Стая некрупных подвижных псов в количестве двенадцати особей, уже в течении часа преследовали молодую поджарую сучку, одуревая от вдыхания источаемого собачьей пиздой аромата течки, из-за которой сама сука тоже давно обезумела, и хаотично носилась по зелёному весеннему парку, с рычащим визгом, яростно кусаясь, пресекала попытки кобелей её оплодотворить. От жары языки всей своры были высунуты, и мотались алыми тряпками, охлаждая текущую в них кровь, прилившую сейчас к пёсьим гениталиям, глаза кобелей тускло сверкали, не видя перед собой ничего кроме сучки и соперников, которых нужно было опередить для выполнения своей простой цели.
И даже наткнувшись на оскаленную пасть поджимающей хвост суки, они не теряли упорства, и прыгали на неё вновь и вновь, по-очереди, добиваясь её усталости и неизбежного согласия на спаривание.

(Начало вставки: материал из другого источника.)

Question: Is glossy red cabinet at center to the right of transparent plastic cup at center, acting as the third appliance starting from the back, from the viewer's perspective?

И решающей долей удачи была не сила кобеля, а его смелость и наглость, и уверенность в том, что именно перед ним сучка задерёт свой испачканный снизу хвост.
Собачья похоть заглушала даже неутолимое чувство голода, от которого сводило живот черного бородатого пса по кличке Цыган, чья морда в нескольких местах была порвана ударами колючей проволоки, когда он был ещё щенком: он помнит, что били какие-то мальчишки, обнаружив его убежище на стройке, где он родился, весело били до смерти весь собачий выводок общим числом пять душ, и убили всех, кроме него, только потому, что он успел забраться под плиту, куда не могли пролезть мучители; он лежал там и слушал визги забиваемых братьев и сестрёнок, морда кровоточила и горела, особенно болел левый глаз, из которого текла огненная струйка, стекая по скуле на подбородок, и капая с него на песок.
Но, даже окривев, он смог выжить, вырасти и прочно укрепить в стае свой статус сильнейшего, хотя и не был самым крупным: злость, и безудержная ярость зачастую сводили его поединки с прочими псами на смерть противника, и Цыган никогда не усматривал ничего дурного в том, чтобы сожрать труп поверженного в драке, как впрочем и не брезговал падалью своего вида. Сейчас он в стороне от всей своры тоже бежал за самкой, благоразумно не делая безнадёжных попыток вступить в соитие, и не тратя зря сил, и дожидаясь момента, когда эти силы понадобятся для овладения утомившейся сучкой, которая уже огрызалась довольно вяло, и не кусалась: только выскакивала из обхватывающих её спину лап, и бежала дальше.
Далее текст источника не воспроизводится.